8 hours unbroken sleep .

We decided to sidetrack to Ciudad Rodrigo, to look at the Peninsular war site. Lovely scenic drive,through fascinating terrain.

Stopped for a brilliant lunch at Coria, on the way. ALL in 10€ a head.. Huge choices, proper nosh. Took with us the remains of a big bottle of wine and water, for later.
A gem of a town, a resort. We're parked under the road bridge, by the hotel, as you enter the town from the south.
There's an old fashioned arched ex railway bridge by a hotel and the river.
We may decide to sleep here.
-3 degrees expected in Salamanca tonight.


----------



## Pauljenny (Apr 27, 2017)

After a good siesta, we carried on over the enchanting Sierra de Gata.
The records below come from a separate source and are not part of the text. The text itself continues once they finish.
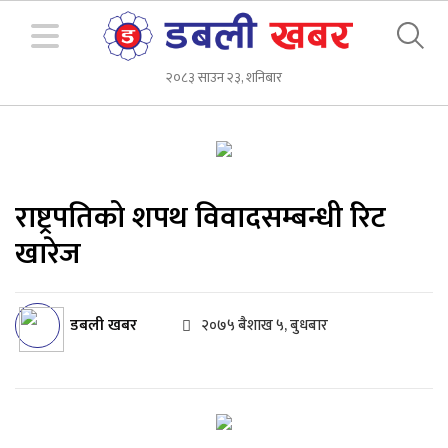
२०८३ साउन २३, शनिबार
राष्ट्रपतिको शपथ विवादसम्बन्धी रिट
खारेज
डबली खबर
२०७५ बैशाख ५, बुधबार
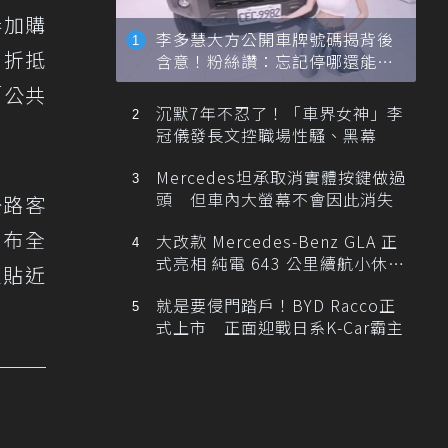
券加購
李多慧大方公開車牌號碼揭背後
」折抵
含意！粉絲讚：忘記停哪還能幫
忙找車
「公共
沉默7年不忍了！「車界女神」李
冠儀發長文控職場性騷、黑幕
Mercedes坦承取消實體按鍵做過
頭 但車內大螢幕不會因此消失
公路客
遍布全
大改款 Mercedes-Benz GLA 正
式亮相 純電 643 公里續航小休
更貼近
旅！
就是要侵門踏戶！BYD Racco正
式上市 正面迎戰日系K-Car霸主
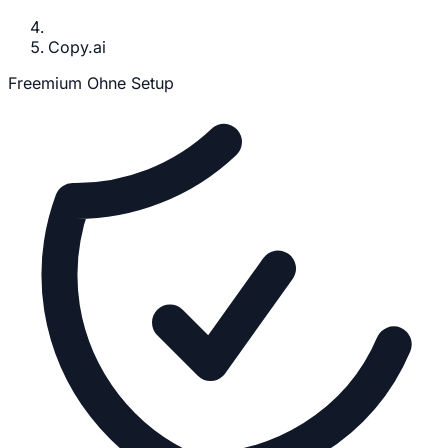
Copy.ai
Freemium
Ohne Setup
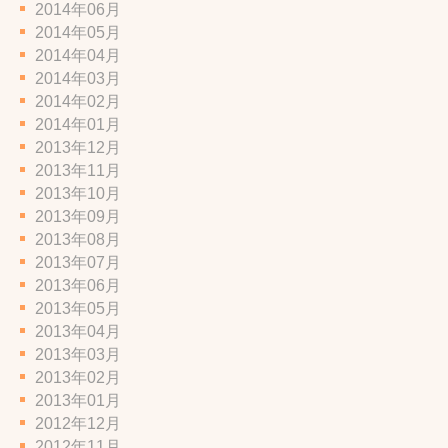
2014年06月
2014年05月
2014年04月
2014年03月
2014年02月
2014年01月
2013年12月
2013年11月
2013年10月
2013年09月
2013年08月
2013年07月
2013年06月
2013年05月
2013年04月
2013年03月
2013年02月
2013年01月
2012年12月
2012年11月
Superb drive.. Thank you satnag.
 Arrived at the western side of Ciudad Rodrigo.
Crossed  the river Agueda at Arrabel del Puente, by the old, narrow bridge.  Took the second right up to the town walls car park. Ideal for exploring the old town. Bigger vans should take the first right and park by the riverside & climb up to where we are.
Locals were very kind and 4 of them helped me pay  1.20€ for parking until 1100 tomorrow.
Off through the nearby gate for a tapas tour.
Hasta luego.


----------



## Pauljenny (Apr 28, 2017)

Really enjoyed Ciudad Rodrigo.
But.now our holiday is over.
Back to business.
We're at Pampliega, by the spring water spout. Just off the motorway,south of Burgos. Easy ride to France.


----------